> [WHAT YOU NEED TO DO]: Repeat every record below exactly, but leave out any pictures.

> [RECORDS SUPPLIED]:
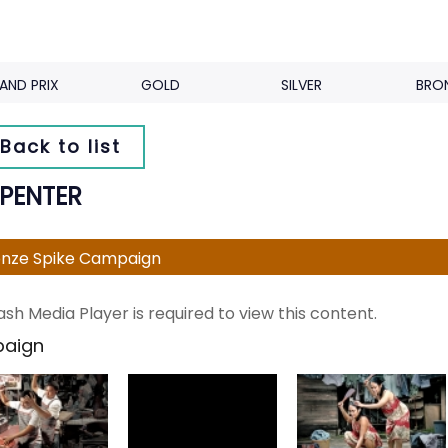
AND PRIX
GOLD
SILVER
BRO
Back to list
PENTER
nze Spike Campaign
ash Media Player is required to view this content.
aign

> [SOLVED EXERCISE]:
AND PRIX
GOLD
SILVER
BRO
Back to list
PENTER
nze Spike Campaign
ash Media Player is required to view this content.
aign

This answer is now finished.